Demand for multiple mobile profiles presents sizeable opportunities for operators that are addressing the demand in both developing and developed markets, according to a new report from Pyramid Research.

The telecoms report: ‘Multiple Mobile Identities Strategies: Dual-SIM Phones, Virtual Numbers and Offers for Travellers’,  takes an in-depth look at three main approaches that the operators use — dual-SIM handsets, traveller offers and virtual numbers — to address the market.

This insider presents case studies of operators, including Airtel and Tigo Rwanda, as well as the pure plays Movirtu and OneSimCard, examining how these different market participants approach the multiple mobile identities opportunity.

“The dual-SIM handset market is of course dominated by the handset manufacturers and includes both feature phones and smartphones,” said PR analyst Ousmane Yatera.

Tigo Rwanda tried to address this market but did not have much success. The traveller market is fragmented, with a lot of pure plays that try to be innovative in their offers.

Apart from Airtel with its “one network” approach, few operators have provided a convenient and affordable offer for travelers.

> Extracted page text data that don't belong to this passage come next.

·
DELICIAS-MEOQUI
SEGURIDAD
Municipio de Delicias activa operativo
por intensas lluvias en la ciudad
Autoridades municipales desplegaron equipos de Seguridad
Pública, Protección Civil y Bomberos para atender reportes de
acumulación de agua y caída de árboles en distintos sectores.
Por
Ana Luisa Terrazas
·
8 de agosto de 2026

The purchase of a local SIM card remains a common option, as does getting an international package from one’s operator, but those offerings don’t address the two main problems –affordability and convenience.

According to Yatera, the virtual numbers market is fragmented, with many pure plays and few operators.

“The multiple mobile identities market is characterised by many different pure plays, but no one has succeeded in standing out from the crowd, and operators have started offering services that address the problems that increasingly lead mobile phone users to adopt multiple mobile identities,” he noted.

PR has found that in emerging markets, using more than one SIM is common and is mainly driven by bargain hunting.

In Botswana, for instance, the number of subscriptions reached 152 percent of the population in 2012, even though only 66 percent of the population used mobile phones, meaning that most mobile users held more than one SIM card.

As for developed markets, PR said people there are trying to find a way of using their mobile phones affordably when they travel and often have a second number for the sake of convenience.

“Everywhere, mobile subscribers are increasingly adopting multiple mobile profiles, and operators are beginning to respond to user needs with new and innovative products and services,” the study concluded.

Generally, in developed markets, a strategy of supplementing existing services with value-added services was used most widely, while users in developing markets would be more sensitive to offers that can improve their daily lives.